Le 18 juin, Thierry Nania a accueilli ses collègues et partenaires de Méditerrabio chez lui, aux Courlis, à Saint-Martin-de Crau dans les Bouches-du-Rhône, lors d’une après-midi de découverte. Ses productions sont toutes sous abris : il a donc ouvert les portes de ses serres, dont la toute nouvelle photovoltaïque de 2 ha (où il commence une culture de diversification avec des pitayas), mais aussi ses serres verre, chapelles et tunnels, abritant concombres, tomates, salades, fraises… tous bio.
Le groupement Méditerrabio rassemble 16 producteurs, possédant des exploitations 100 % bio des Bouches-du-Rhône, du Vaucluse et du Gard. Il a été initié en 2009 afin de « créer de la valeur pour les acteurs de la filière bio », explique Laurent Hillau, chargé de développement fruits et légumes chez Pronatura, partenaire fidèle du groupement depuis les débuts. Leur objectif commun : la qualité gustative des produits, accompagnée de la préservation des sols et de la biodiversité, de la maîtrise de l’irrigation, de récoltes à maturité, au rythme des saisons… pour « élaborer une bio locale et collective, en mettant en commun expériences et moyens techniques ».
Des filières de qualité
Pierrick Leroux, PDG d’Organic Alliance (Pronatura-Vitafrais) rappelle que « la construction de la bio, secteur d’avenir qui répond aux grands défis de demain, passe par celle de filières de qualité : c’est pourquoi Pronatura reste partenaire historique de Méditerrabio ». En effet, les producteurs du groupement sont des apporteurs prioritaires, mais pas exclusifs : complémentaires, diversifiés, ils sécurisent ainsi leurs débouchés commerciaux, encadrés par une charte « proche de Bio Cohérence, plus exigeante encore que la bio ». En 2025, ils ont livré 3 625 tonnes au grossiste, pour 8,2 M€ en valeur d’achat, avec une progression de 8 %, soit près de 15 % du volume national de Pronatura (45 % de la Provence).

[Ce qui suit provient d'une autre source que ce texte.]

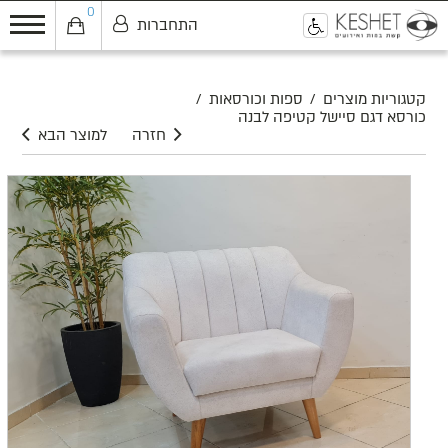
0
התחברות
0
קטגוריות מוצרים
/
ספות וכורסאות
/
כורסא דגם סיישל קטיפה לבנה
חזרה
למוצר הבא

Toujours dans l’anticipation, en flux poussés, les producteurs de Méditerrabio élaborent leurs cultures à partir d’un important travail variétal. Et, pour sécuriser aussi leur avenir, ils s’engagent dans des projets avec l’Inrae, pour une prospection sur les espèces méditerranéennes qui supporteront le changement climatique. Avec le Grab, ils seront accompagnés par un suivi technique en diversification culturale (comme pour le pitaya ou la figue de Barbarie). Des collaborations sont également prévues avec Biomimetic, pour de nouveaux engrais à partir du recyclage de biodéchets, ou Agrinichoirs.